Eventually, when I'd run out of both tears and toilet paper to blot them with, I struggled to my feet. Pins and needles stabbed at my legs. Had Adam gone? I peeped through the tiny gap, and the light on the bedside table cast a dim glow over the room. Everything was still.

Of course he'd gone.

I climbed into bed and pulled the covers over my head, which might have insulated me from the world outside, but it couldn't save me from my thoughts.

Over and over again, the mess I'd made ran through my head. Why couldn't I have gone along with things? It might have been okay. Might, might, might. The devil on my shoulder spoke in Persephone's voice. Because you're just not good enough.

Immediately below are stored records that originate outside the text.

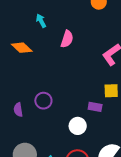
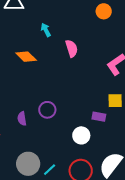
pink semicircle: (67, 39) -> (72, 48), turned -36

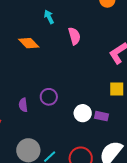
purple rectangle: (99, 117) -> (101, 116), moved
white circle: (81, 135) -> (83, 113), moved

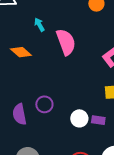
pink semicircle: (74, 36) -> (66, 42), size x1.5
purple semicircle: (23, 105) -> (20, 114), size x1.5

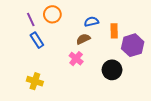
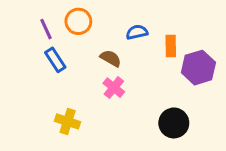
brown semicircle: (83, 39) -> (111, 58), moved, turned 56
black circle: (112, 70) -> (174, 123), moved
yellow cross: (35, 81) -> (68, 121), moved

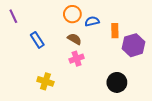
orange circle: (78, 21) -> (72, 14), moved
purple line: (46, 29) -> (13, 16), moved
pink cross: (114, 88) -> (77, 59), turned 32

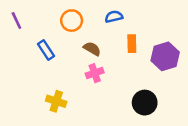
orange circle: (72, 14) -> (72, 21), moved
blue semicircle: (92, 21) -> (114, 17), moved
orange rectangle: (115, 31) -> (132, 44), moved

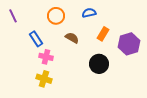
orange rectangle: (132, 44) -> (103, 34), turned 32
pink cross: (95, 73) -> (46, 57), moved, turned 32
black circle: (145, 103) -> (99, 64), moved

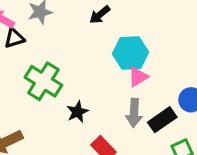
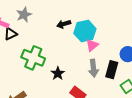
black arrow: (100, 15) -> (64, 24), moved, turned 32
black rectangle: (162, 120) -> (112, 70), turned -30

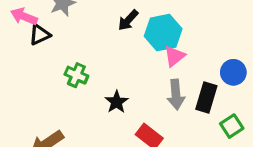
black arrow: (64, 24) -> (128, 20), turned -32
green cross: (33, 58) -> (76, 75), size x0.6

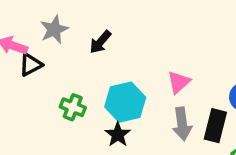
black arrow: (128, 20) -> (100, 42), moved
cyan hexagon: (163, 33) -> (125, 102), moved

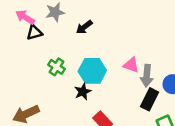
pink triangle: (179, 82) -> (131, 65), turned 49
gray arrow: (182, 124) -> (147, 76), moved

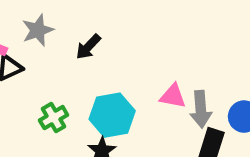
green cross: (57, 67) -> (54, 118), turned 35

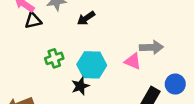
gray arrow: (201, 109) -> (151, 47), moved, turned -100

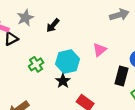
gray arrow: (151, 47) -> (119, 15), moved
pink triangle: (133, 61) -> (100, 50), turned -48

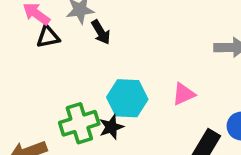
black arrow: (53, 25) -> (101, 32), moved, turned -88
green cross: (36, 64) -> (79, 123), moved, size x1.5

Of course I wasn't. I couldn't even manage to have a rebound fling properly.

At eight thirty, a knock on the door disturbed my misery. Oh, hurrah. Breakfast was here. Sent by Adam. More tears formed from somewhere and leaked out onto the pillow, leaving a streak of black as they mixed with what was left of my mascara.

The waiter didn't knock again for a whole hour. Were the catering team on Egyptian time too?

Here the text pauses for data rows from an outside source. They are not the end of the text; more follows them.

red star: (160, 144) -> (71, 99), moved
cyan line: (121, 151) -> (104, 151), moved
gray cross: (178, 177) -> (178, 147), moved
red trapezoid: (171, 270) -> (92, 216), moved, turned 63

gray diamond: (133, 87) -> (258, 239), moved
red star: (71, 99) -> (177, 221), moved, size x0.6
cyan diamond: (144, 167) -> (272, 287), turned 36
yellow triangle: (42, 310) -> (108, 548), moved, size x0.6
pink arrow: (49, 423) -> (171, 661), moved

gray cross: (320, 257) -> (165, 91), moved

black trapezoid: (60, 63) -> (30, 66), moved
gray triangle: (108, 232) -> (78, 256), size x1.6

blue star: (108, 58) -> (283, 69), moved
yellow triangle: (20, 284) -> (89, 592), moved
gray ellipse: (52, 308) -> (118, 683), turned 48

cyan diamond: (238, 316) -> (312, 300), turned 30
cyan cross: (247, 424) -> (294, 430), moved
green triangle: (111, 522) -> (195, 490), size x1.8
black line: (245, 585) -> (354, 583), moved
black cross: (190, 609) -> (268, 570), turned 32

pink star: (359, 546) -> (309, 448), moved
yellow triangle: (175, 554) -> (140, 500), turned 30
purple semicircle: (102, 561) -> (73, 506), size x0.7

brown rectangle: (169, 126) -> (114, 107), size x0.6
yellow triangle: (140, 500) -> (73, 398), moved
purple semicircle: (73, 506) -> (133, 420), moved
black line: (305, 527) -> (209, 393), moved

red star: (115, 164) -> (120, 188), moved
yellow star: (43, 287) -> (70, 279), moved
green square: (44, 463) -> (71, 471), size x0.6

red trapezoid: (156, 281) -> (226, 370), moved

"I don't want any breakfast, thank you." My voice cracked on every word.

What was that metallic scraping sound? And how did Gabe get into my room?

He held up a bunch of keys, answering my unasked question. "I have a friend who works in hotel security, and I told him I was concerned about your welfare. Now, what's going on?"

"Nothing. I'm fine."

He burst out laughing. "Missy, you're crying in bed wearing yesterday's clothes when you should be at the dive centre. Adam's turned up, but he looks as pissed as a cobra in a frying pan. 'Nothing'..." Gabe made little air quotes. "Is not the answer I'm looking for."

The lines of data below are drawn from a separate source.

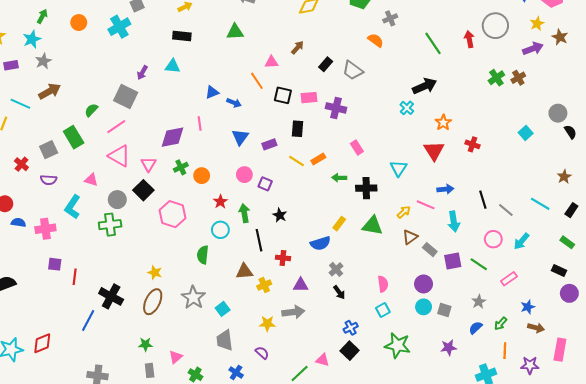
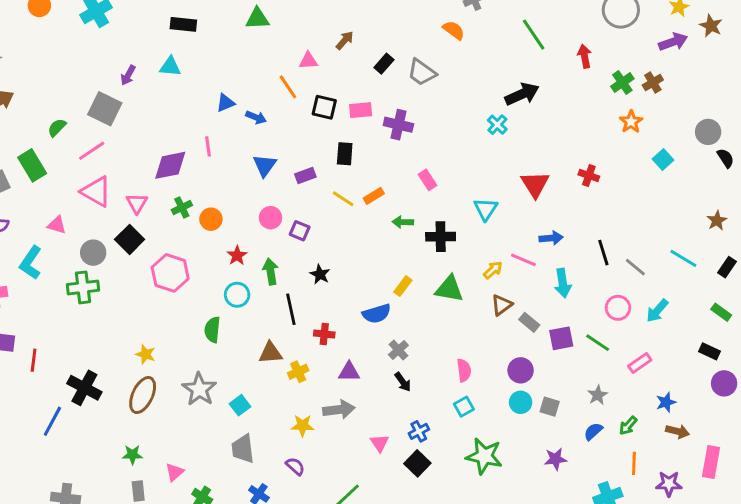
red arrow: (469, 39) -> (585, 56), moved
orange star: (443, 123) -> (631, 122), moved
pink triangle: (322, 360) -> (380, 443), moved, turned 40

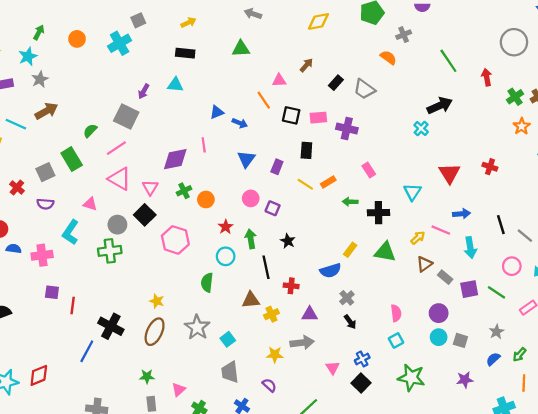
purple rectangle: (305, 176) -> (277, 167), turned -48

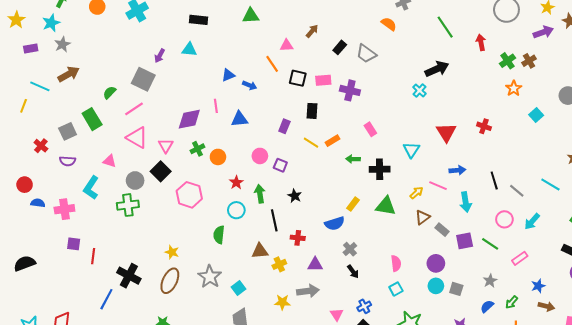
blue triangle: (246, 159) -> (239, 119), moved, turned 48

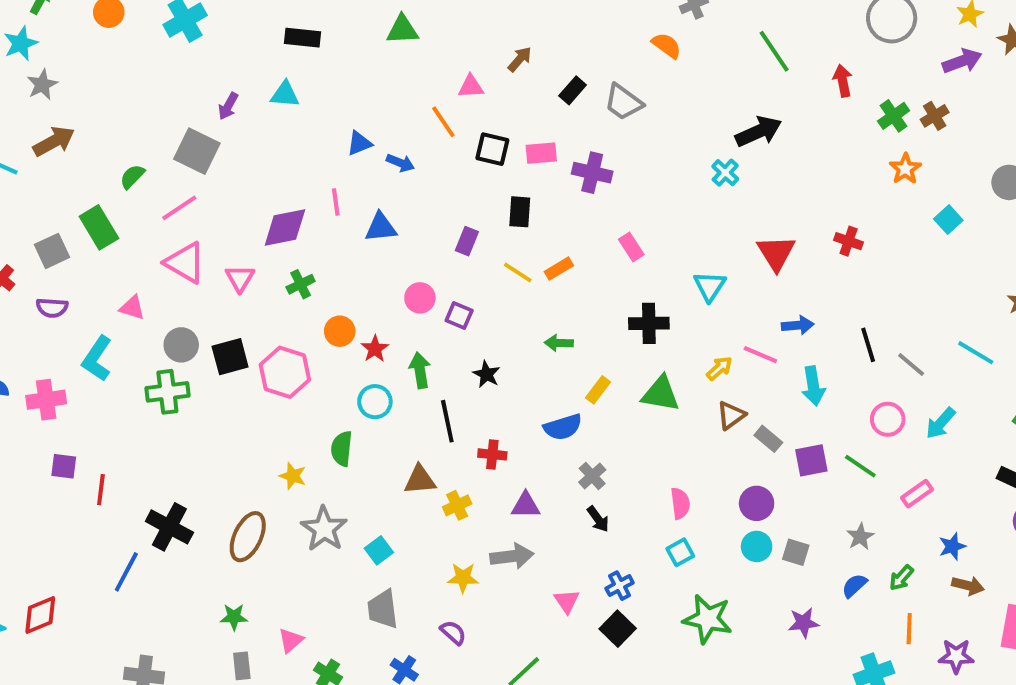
orange circle: (218, 157) -> (340, 331), moved
green arrow: (353, 159) -> (559, 343), moved
black square: (161, 171) -> (230, 357), moved, turned 30
yellow star: (172, 252) -> (293, 476), moved

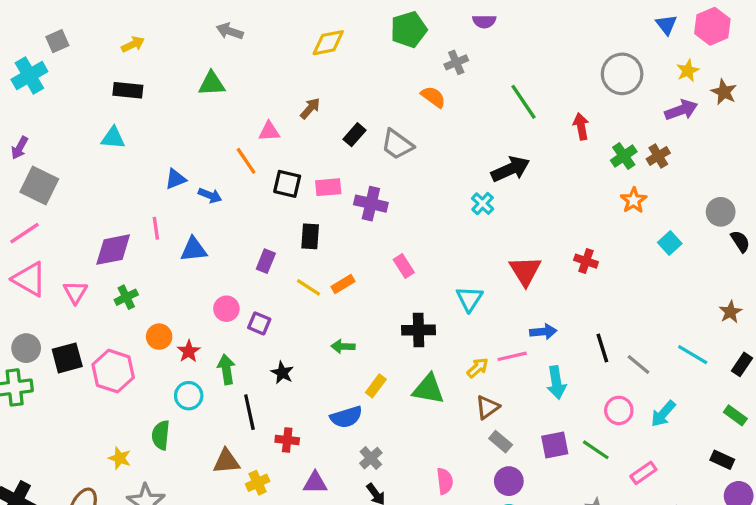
purple arrow: (228, 106) -> (20, 148), moved
pink line: (760, 355) -> (512, 356), turned -36
gray rectangle: (768, 439) -> (501, 442), moved

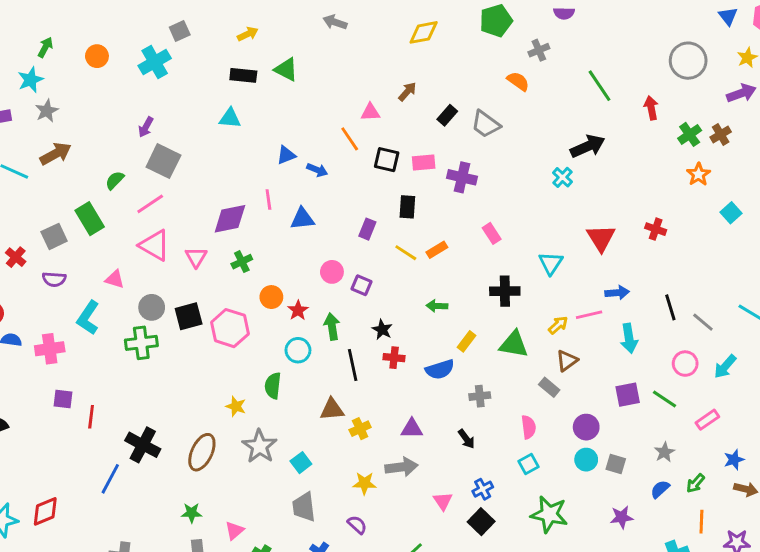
green triangle: (212, 84) -> (286, 69), moved, turned 30
red cross: (287, 440) -> (394, 358), moved
gray rectangle: (501, 442) -> (549, 387), moved
gray cross: (371, 458) -> (480, 396), moved, turned 36

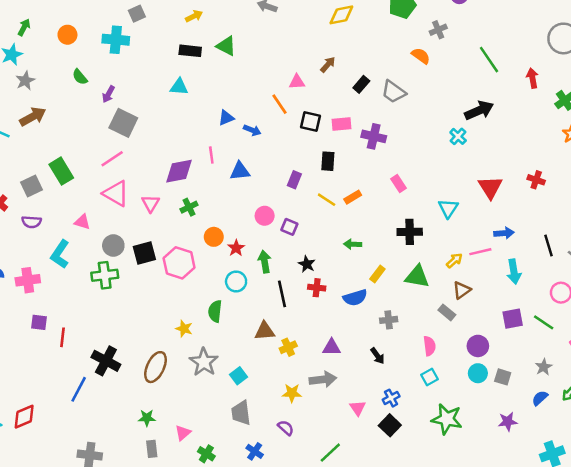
cyan cross: (155, 62) -> (116, 40), turned 35
green semicircle: (115, 180) -> (80, 77), moved, turned -84

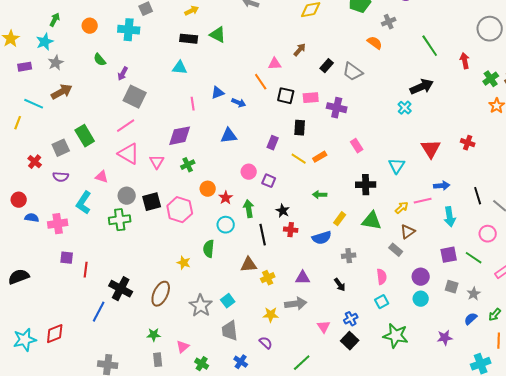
pink line: (211, 155) -> (193, 104), moved
gray star: (204, 362) -> (201, 306), moved
gray square: (503, 377) -> (452, 287), moved

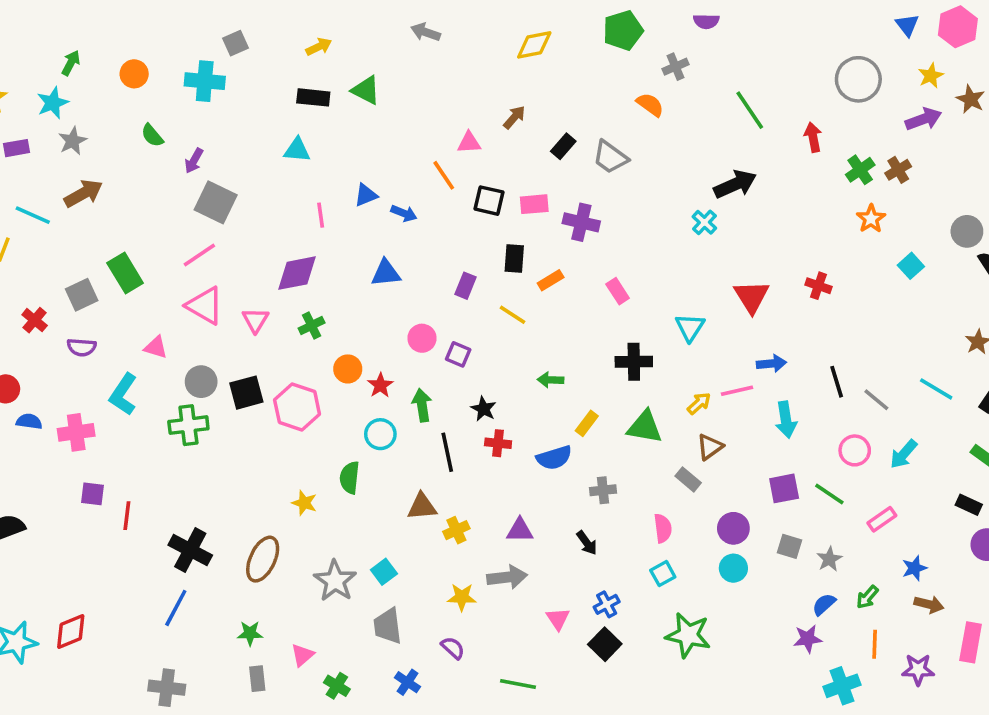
orange rectangle: (320, 157) -> (551, 280), moved
blue line: (99, 312) -> (176, 608), moved
purple star: (445, 338) -> (808, 639), moved
green line: (302, 363) -> (518, 684), turned 54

I didn't know Gabe well enough to go into the sorry details of my sex life, or rather my lack of one. I'd save that for Kat later. Mental note: ask her to bring more tissues.

"Adam and I had a difference of opinion last night."

"That sounds like the understatement of the year."

"Well, it's as much as you're getting, so if you wouldn't mind leaving, I need to get some rest."

Why was I so much braver when I was upset and sleep-deprived?

"No can do. You've paid for the course, and you're damn well going to finish it. You've got thirty seconds to get out of bed and into the bathroom before I carry you to the dive centre as you are."

He stared down at me, biceps flexing as he folded his arms. I didn't doubt he could make good on his threat.

Or that he would.

Fine. Fine, fine, fine. I got up and stomped over to the bathroom.

"And don't even think about locking the door," he shouted through the wood. "I've got a screwdriver, and I'll take the hinge pins out."

Dammit! How did he know that was my plan?

I showered and brushed my teeth as slowly as I possibly could. Flossing was very important, so my dentist always told me. She'd have been proud of me that morning. I got dressed in the plainest one-piece I owned and covered it up with a shapeless black kaftan, then went back out to Gabe.